A comparison of the FODMAP and the mNICE diets during a 4-week dietary intervention showed that the mean daily intake of most micronutrients remained stable and within recommended allowances for both diets among patients with irritable bowel syndrome (IBS) with diarrhea, according to a study published in Journal of the Academy of Nutrition and Dietetics.
What is the FODMAP Diet
The FODMAP diet is a diet low in fermentable, oligosaccharides, disaccharides, monosaccharides, and polyols that has become commonplace in the treatment of IBS. The diet starts with a 2- to 4-week restriction phase where foods high in FODMAPS are swapped out for low-FODMAP alternatives. Later these categories of food are reintroduced one at a time.
Concerns have been raised about a diet low in FODMAPS though, and this study was designed to look at changes in the mean daily nutrient content of all meals and snacks before and after 4-weeks of a low FODMAP-diet and to identify nutritional inadequacies compared with a National Institute for Health and Care Excellence (NICE)-guided diet.
The study included 78 patients with IBS with diarrhea recruited from gastroenterology and primary care practices at the University of Michigan Medical Center from 2012 to 2015. Low FODMAP was used in 41 patients and mNICE in 37.
Overall, patients on either diet consumed fewer daily kilocalories, daily meals, and carbohydrates. Patients on the low-FODMAP diet did have a significant decrease in several micronutrients compared with patients using the mNICE cohort. After the researchers adjusted for calorie-adjusted nutrient intake, this difference in micronutrients was only significant for riboflavin.

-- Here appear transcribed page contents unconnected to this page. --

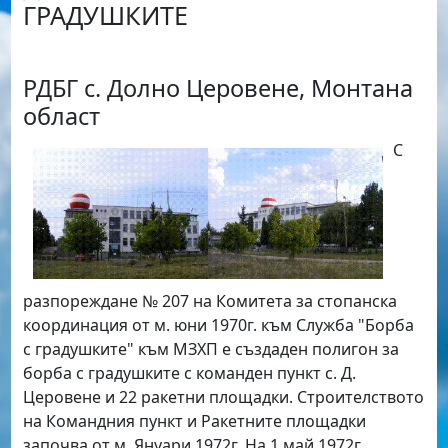
ГРАДУШКИТЕ
РДБГ с. Долно Церовене, Монтана
област
С
разпореждане № 207 на Комитета за стопанска
координация от м. юни 1970г. към Служба "Борба
с градушките" към МЗХП е създаден полигон за
борба с градушките с команден пункт с. Д.
Церовене и 22 ракетни площадки. Строителството
на Командния пункт и Ракетните площадки
започва от м. Януари 1972г. На 1 май 1972г.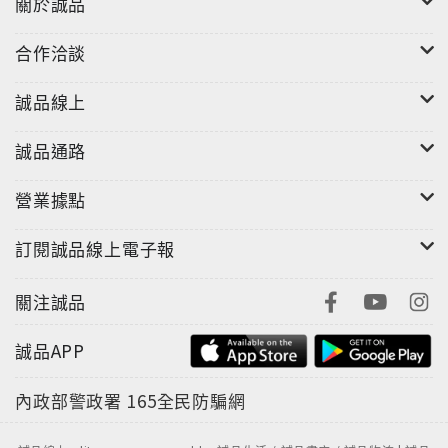
關於誠品
合作洽談
本體尺寸:W40xH410xD3mm
含包裝尺寸:W50xH463mm
誠品線上
重量:62g
材質:壓克力、不鏽鋼
誠品通路
"
營業據點
訂閱誠品線上電子報
關注誠品
誠品APP
內政部警政署
165全民防騙網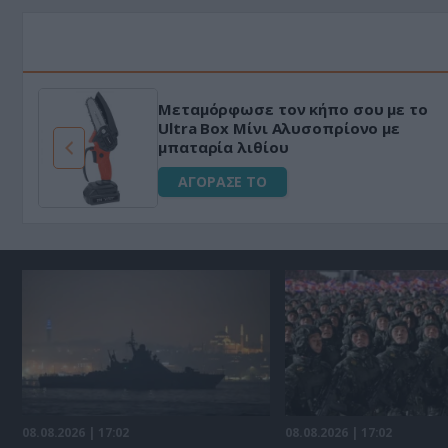
Μεταμόρφωσε τον κήπο σου με το
ό
Ultra Box Μίνι Αλυσοπρίονο με
μπαταρία λιθίου
ΑΓΟΡΑΣΕ ΤΟ
08.08.2026 | 17:02
08.08.2026 | 17:02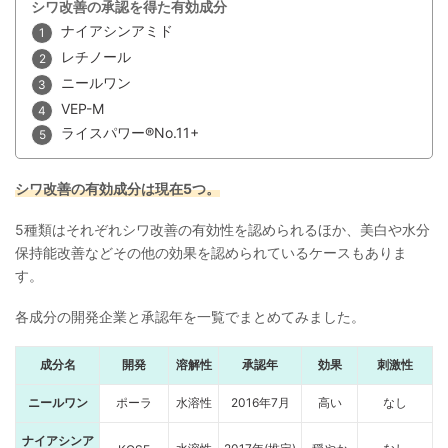
シワ改善の承認を得た有効成分
ナイアシンアミド
レチノール
ニールワン
VEP-M
ライスパワー®No.11+
シワ改善の有効成分は現在5つ。
5種類はそれぞれシワ改善の有効性を認められるほか、美白や水分
保持能改善などその他の効果を認められているケースもありま
す。
各成分の開発企業と承認年を一覧でまとめてみました。
成分名
開発
溶解性
承認年
効果
刺激性
ニールワン
ポーラ
水溶性
2016年7月
高い
なし
ナイアシンア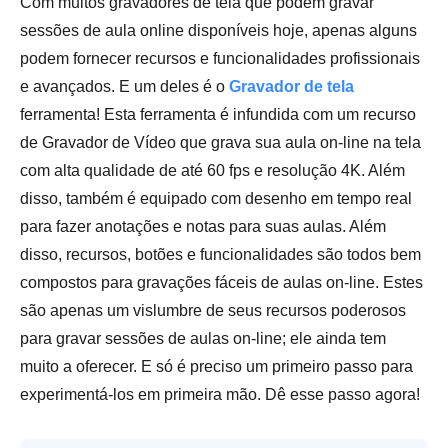
Com muitos gravadores de tela que podem gravar
sessões de aula online disponíveis hoje, apenas alguns
podem fornecer recursos e funcionalidades profissionais
e avançados. E um deles é o
Gravador de tela
ferramenta! Esta ferramenta é infundida com um recurso
de Gravador de Vídeo que grava sua aula on-line na tela
com alta qualidade de até 60 fps e resolução 4K. Além
disso, também é equipado com desenho em tempo real
para fazer anotações e notas para suas aulas. Além
disso, recursos, botões e funcionalidades são todos bem
compostos para gravações fáceis de aulas on-line. Estes
são apenas um vislumbre de seus recursos poderosos
para gravar sessões de aulas on-line; ele ainda tem
muito a oferecer. E só é preciso um primeiro passo para
experimentá-los em primeira mão. Dê esse passo agora!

Finally, fewer patients using the low-FODMAP diet met Dietary Reference Intakes for thiamin and iron compared with the mNICE group, but fewer patients in mNICE met requirements for calcium and copper.
FODMAP Does Not Lead to Nutrient Deficiencies
“These findings suggest that for a short-term elimination diet, the low-FODMAP diet is not associated with major micronutrient inadequacies,” the researchers wrote. “Subsequent studies will be required to better understand the reintroduction and maintenance phases of the low-FODMAP diet plan, in the case that any persistent long-term differences develop during this maintenance phase, and whether or not nutrient supplementation should be considered, especially given the baseline nutrient intake in this population.”
Eswaran S, Dolan RD, Ball SC, et al. The impact of a 4-week low-FODMAP and mNICE diet on nutrient intake in a sample of US adults with irritable bowel syndrome with diarrhea. J Acad Nutr Diet. 2019 May 15. Pii:S2212-2672(18)31544-2. Doi:10.1016/j.jand.2019.03.003.